The U.S. Army is actively testing short-range radio technology in an effort to evaluate autonomous control in military vehicles, The Detroit news reported earlier this week. The testing is taking place along a 21-mile stretch of Interstate 69 in St. Clair and Lapeer Counties, close to the Army’s Tank Automotive Research, Development and Engineering Center (TARDEC) in Warren, Michigan.
Called dedicated short-range communications, the system allows the trucks in a convoy to talk with each other and with sensors along the road. The system communicates location, driving conditions, and speed. While TARDEC has been testing the system for several years, this marks the first test on a public roadway.

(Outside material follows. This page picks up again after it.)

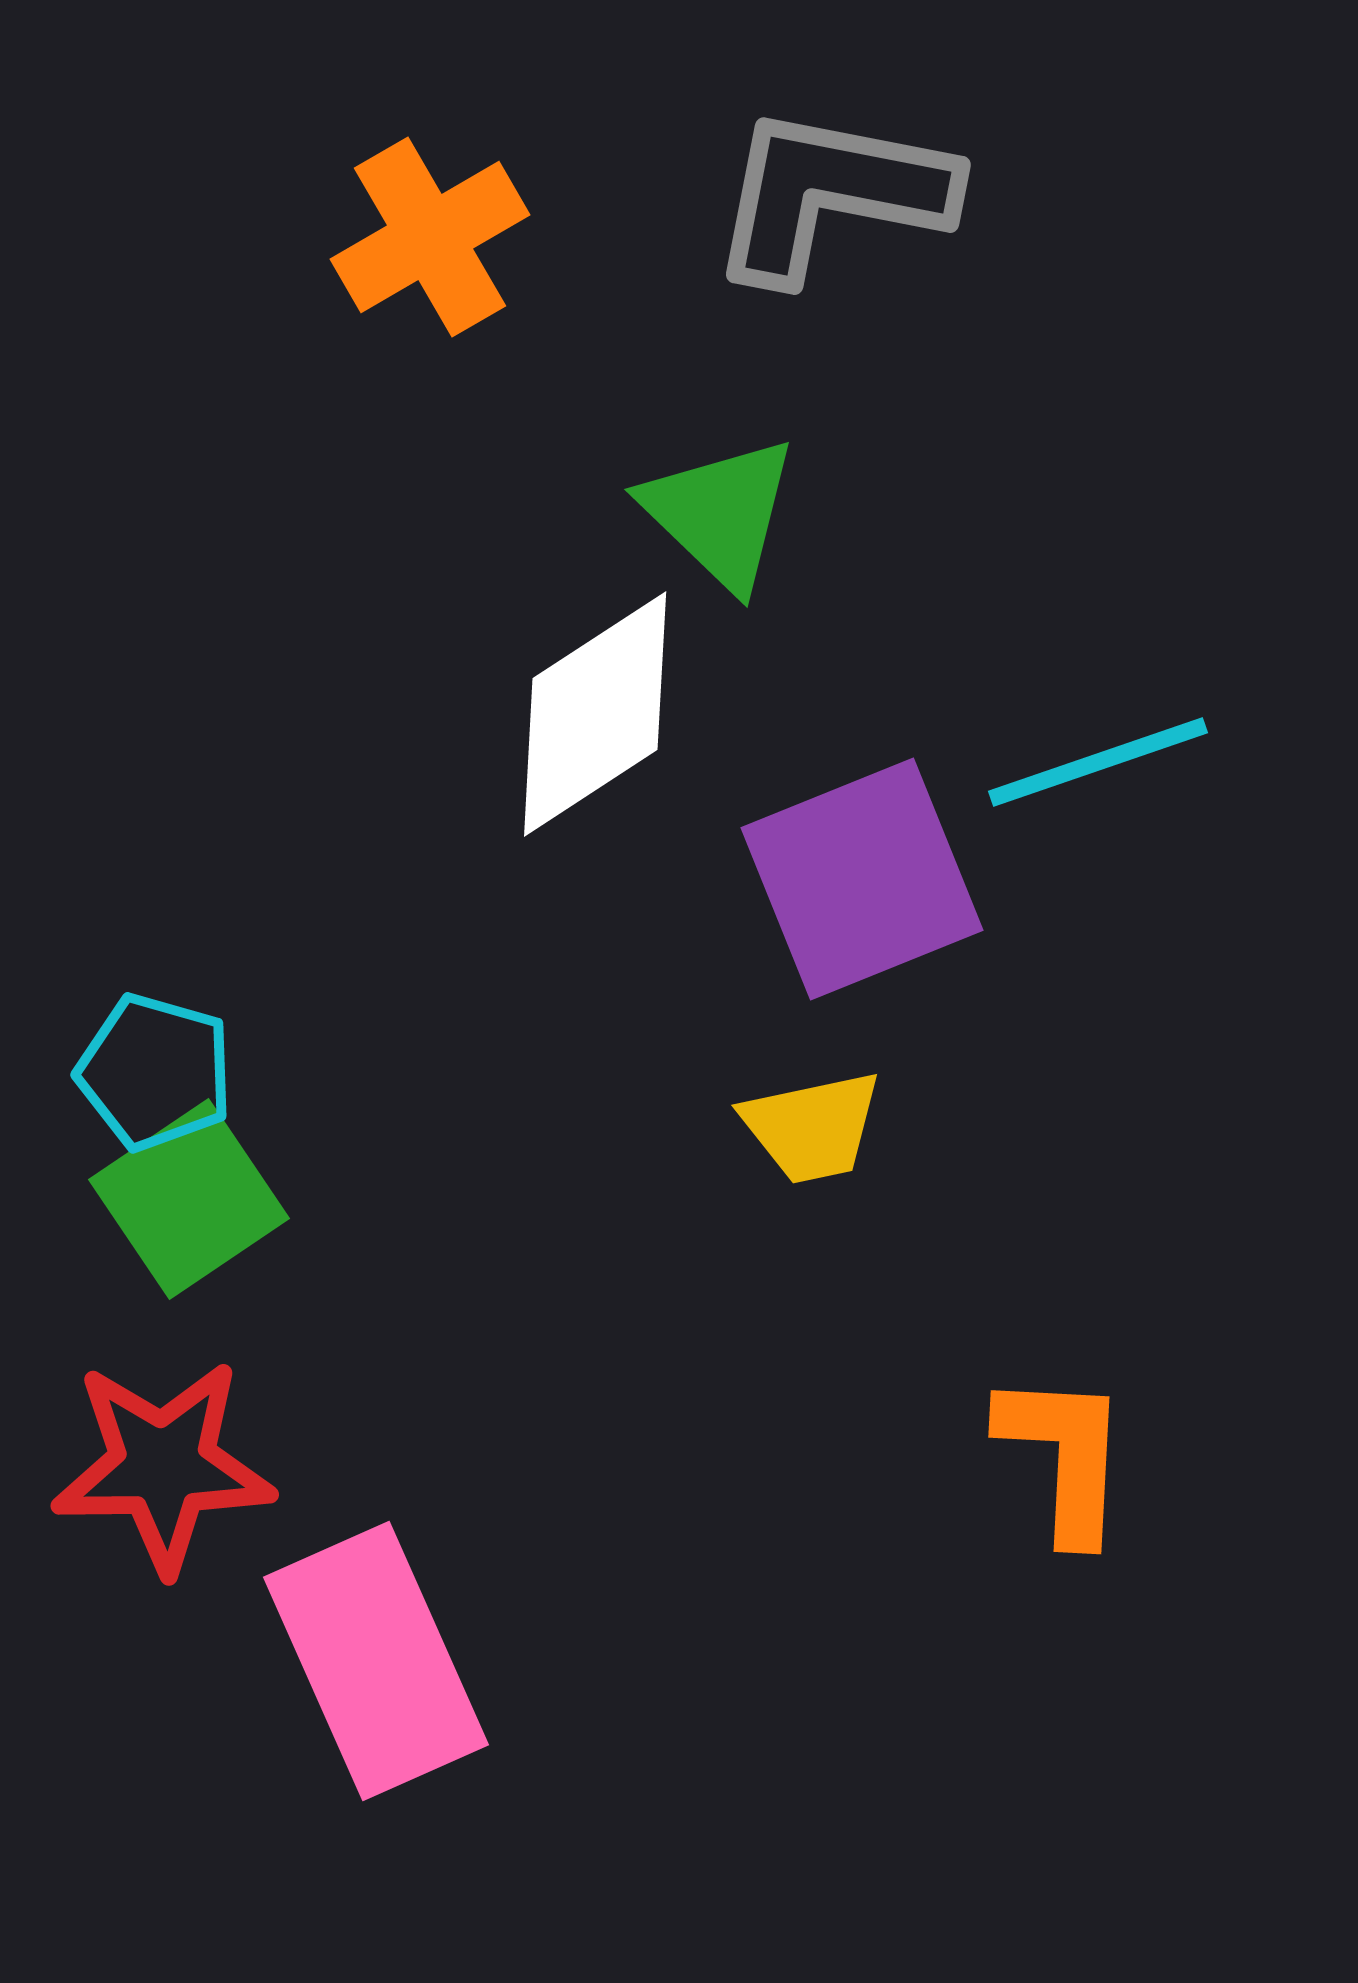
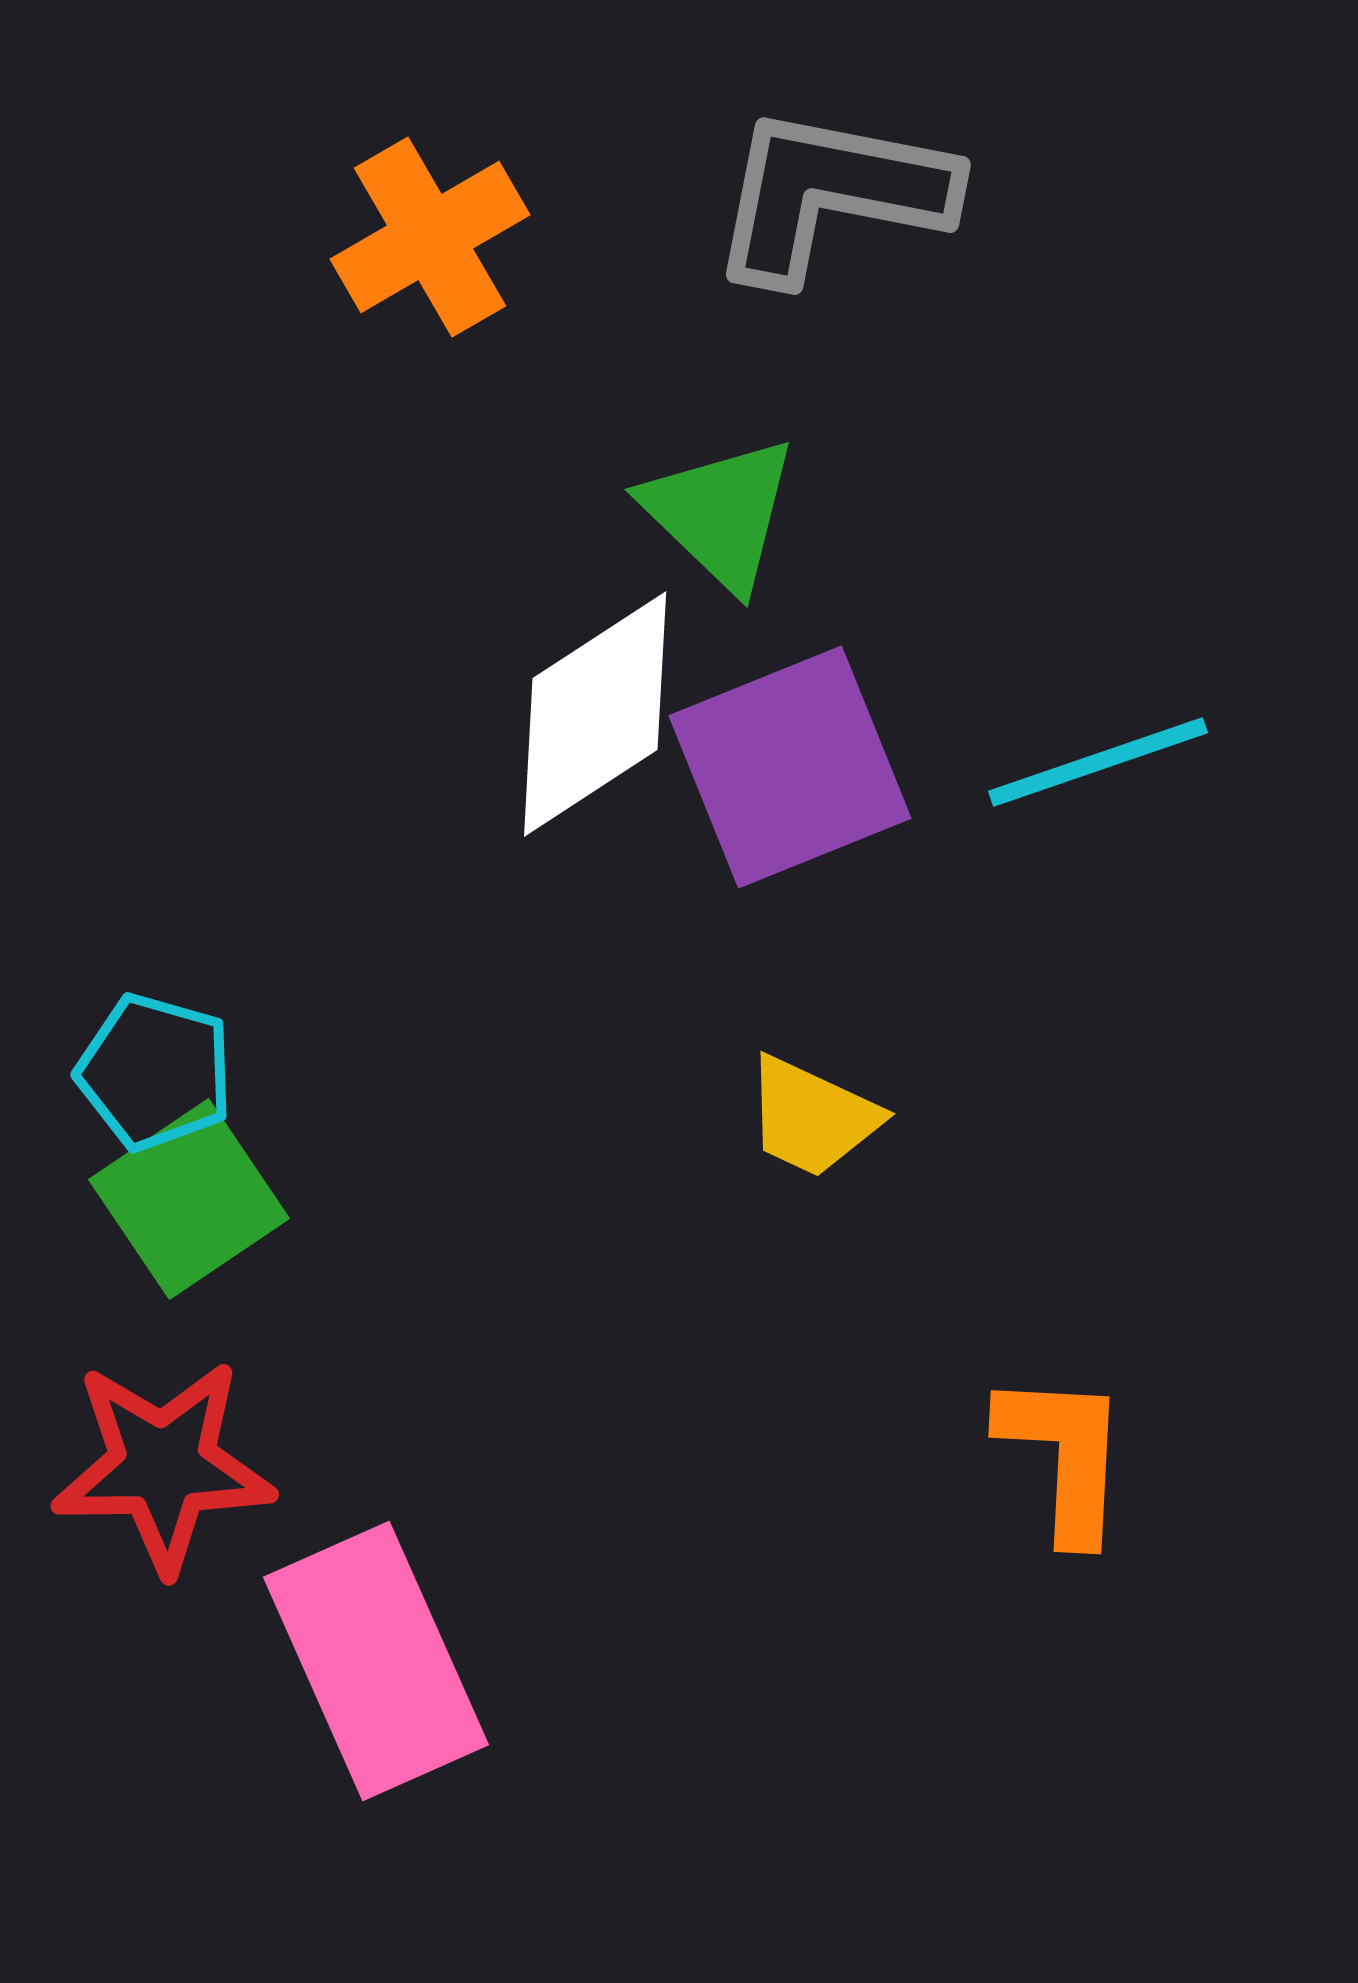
purple square: moved 72 px left, 112 px up
yellow trapezoid: moved 10 px up; rotated 37 degrees clockwise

Michigan is a good place for this test to happen as it already has the infrastructure in place for connected cars. Toyota recently expanded their connected car test in the state, while startup Faraday Future applied for the necessary permits earlier this month. State government is also showing a willingness to bet on connected and driverless car technologies too, having passed a bill authorizing self-driving cars in late May.
Indeed, the very sensors that TARDEC is using for the test are being supplied by MDOT, the state’s transportation agency. Other sensors — which the Army won’t be using for its own tests — are also being deployed throughout the southeastern part of the state.
It should be mentioned that the system at least for now isn’t going to drive these truck convoys themselves: The Detroit News describes the effort as a way for the convoy’s member vehicles to “sense brake lights, upcoming curves in the road, bridge heights, lane closures, and other potential obstacles.”
Actual autonomous control is further down the road, TARDEC says. Initially it would involve a lead truck controlling the speed of the trucks behind it, and would possibly expand to other features as bugs and kinks are worked out.